| WHAT THIS TASK INVOLVES |
Each entry is to be repeated word for word, and the images are to be dropped.

##### MATERIAL TO PROCESS

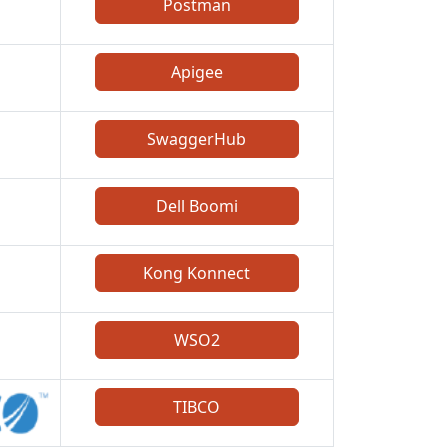
Postman
Apigee
SwaggerHub
Dell Boomi
Kong Konnect
WSO2
TIBCO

##########

| TASK OUTPUT |
Postman
Apigee
SwaggerHub
Dell Boomi
Kong Konnect
WSO2
TIBCO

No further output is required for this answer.